Парень оказался тяжелым, как бревно, и, чтобы оттащить его в спальню, пришлось призвать Фиму на помощь.
— Собирайся, — повторил я Фиме и добавил чуть слышно на ухо: — Деньги, документы, все, что для тебя ценно. Поедешь к маме в Киев, здесь теперь горячо.
Фима суматошно и радостно закивал. За время работы со мной у него накопилась приличная пачка зеленых, и год-другой он спокойно мог искать новое место в жизни. У него давно уже зрели планы покинуть нашу северную столицу, но все упиралось в деньги, а сейчас эта проблема отпала. Что же касалось его любимых художественных альбомов, ему было, похоже, уже не до них.

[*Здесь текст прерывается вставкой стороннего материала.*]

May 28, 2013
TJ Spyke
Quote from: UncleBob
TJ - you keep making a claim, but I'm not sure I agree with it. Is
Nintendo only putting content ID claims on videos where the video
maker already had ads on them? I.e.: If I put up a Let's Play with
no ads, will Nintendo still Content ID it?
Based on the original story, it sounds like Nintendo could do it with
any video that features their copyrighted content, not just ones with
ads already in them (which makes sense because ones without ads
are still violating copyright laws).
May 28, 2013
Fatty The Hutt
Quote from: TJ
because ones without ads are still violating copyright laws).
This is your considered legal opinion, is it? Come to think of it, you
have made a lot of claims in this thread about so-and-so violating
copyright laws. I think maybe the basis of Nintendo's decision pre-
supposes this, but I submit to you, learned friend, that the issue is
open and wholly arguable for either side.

Пока он суетливо и бестолково собирал чемодан, я закурил и выключил телевизор — и вовремя, потому что в замок входной двери кто-то осторожно вставлял ключ, стараясь не делать шума. Подняв с пола помповое ружье, я скользнул в прихожую и разместился в полутьме у вешалки с плащами.
Дверь бесшумно и медленно стала открываться, и в прихожую вплыл Вася собственной персоной, на ходу поднимая пистолет с уже навинченным глушителем: аккуратист, все приготовил заранее.
Фима не сделал попытки ни отбежать, ни отскочить в сторону, у него не хватило пороху даже заорать, он только сдавленно пискнул и смотрел, загипнотизированный плавными Васиными движениями, как тот выводит ствол на линию огня.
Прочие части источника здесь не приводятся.